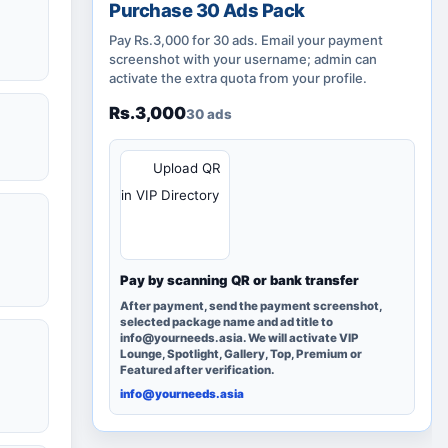
Purchase 30 Ads Pack
Pay Rs.3,000 for 30 ads. Email your payment
screenshot with your username; admin can
activate the extra quota from your profile.
Rs.3,000
30 ads
QR
Upload QR
in VIP Directory
Pay by scanning QR or bank transfer
After payment, send the payment screenshot,
selected package name and ad title to
info@yourneeds.asia. We will activate VIP
Lounge, Spotlight, Gallery, Top, Premium or
Featured after verification.
info@yourneeds.asia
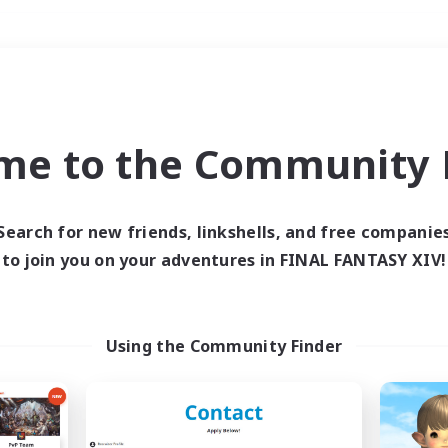
Weekends
＃Crafting/Gathering
me to the Community F
Search for new friends, linkshells, and free companie
to join you on your adventures in FINAL FANTASY XIV!
0 results
 search yielded no res
Using the Community Finder
ase enter different search terms and try ag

▸ **Your objective**: When you reproduce the entries above, keep every word exact and leave the images out.

▸ **Written response**:
Purchase 30 Ads Pack
Pay Rs.3,000 for 30 ads. Email your payment
screenshot with your username; admin can
activate the extra quota from your profile.
Rs.3,000
30 ads
QR
Upload QR
in VIP Directory
Pay by scanning QR or bank transfer
After payment, send the payment screenshot,
selected package name and ad title to
info@yourneeds.asia. We will activate VIP
Lounge, Spotlight, Gallery, Top, Premium or
Featured after verification.
info@yourneeds.asia
Weekends
＃Crafting/Gathering
me to the Community F
Search for new friends, linkshells, and free companie
to join you on your adventures in FINAL FANTASY XIV!
0 results
 search yielded no res
Using the Community Finder
ase enter different search terms and try ag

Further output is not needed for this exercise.